### [WHAT YOU SHOULD DO]
Write out word for word each line of the records, beginning at the first and stopping after the line with "Купить недвижимость". Leave the pictures out.

### [TASK DATA]
=======

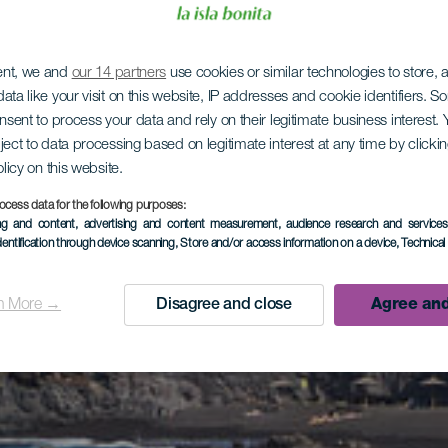
ent, we and
our 14 partners
use cookies or similar technologies to store,
ata like your visit on this website, IP addresses and cookie identifiers. 
onsent to process your data and rely on their legitimate business interest
ject to data processing based on legitimate interest at any time by click
olicy on this website.
ocess data for the following purposes:
ing and content, advertising and content measurement, audience research and service
dentification through device scanning
, Store and/or access information on a device
, Technica
n More →
Disagree and close
Agree and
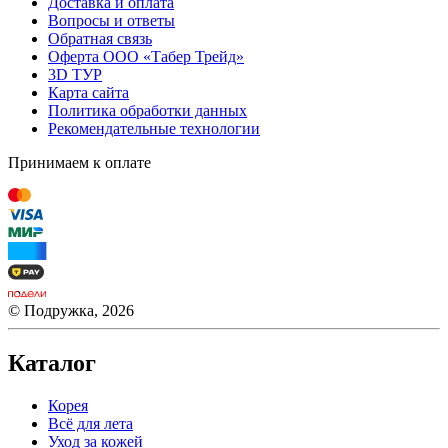
Доставка и оплата
Вопросы и ответы
Обратная связь
Оферта ООО «Табер Трейд»
3D ТУР
Карта сайта
Политика обработки данных
Рекомендательные технологии
Принимаем к оплате
© Подружка, 2026
Каталог
Корея
Всё для лета
Уход за кожей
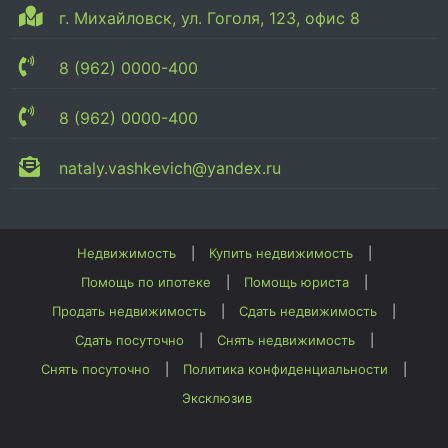
г. Михайловск, ул. Гоголя, 123, офис 8
8 (962) 0000-400
8 (962) 0000-400
nataly.vashkevich@yandex.ru
Недвижимость
Купить недвижимость
Помощь по ипотеке
Помощь юриста
Продать недвижимость
Сдать недвижимость
Сдать посуточно
Снять недвижимость
Снять посуточно
Политика конфиденциальности
Эксклюзив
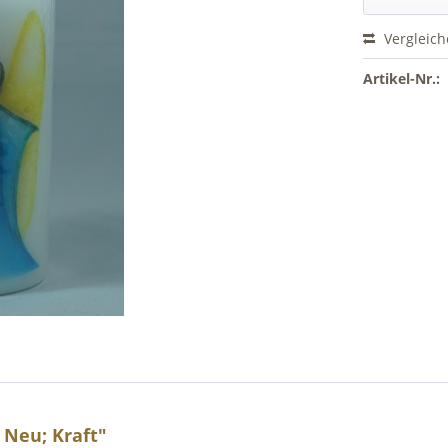
Vergleic
Artikel-Nr.:
 Neu; Kraft"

=======

### [EXERCISE ANSWER]
ent, we and
our 14 partners
use cookies or similar technologies to store,
ata like your visit on this website, IP addresses and cookie identifiers. 
onsent to process your data and rely on their legitimate business interest
ject to data processing based on legitimate interest at any time by click
olicy on this website.
ocess data for the following purposes:
ing and content, advertising and content measurement, audience research and service
dentification through device scanning
, Store and/or access information on a device
, Technica
n More →
Disagree and close
Agree and
Доставка и оплата
Вопросы и ответы
Обратная связь
Оферта ООО «Табер Трейд»
3D ТУР
Карта сайта
Политика обработки данных
Рекомендательные технологии
Принимаем к оплате
© Подружка, 2026
Каталог
Корея
Всё для лета
Уход за кожей
г. Михайловск, ул. Гоголя, 123, офис 8
8 (962) 0000-400
8 (962) 0000-400
nataly.vashkevich@yandex.ru
Недвижимость
Купить недвижимость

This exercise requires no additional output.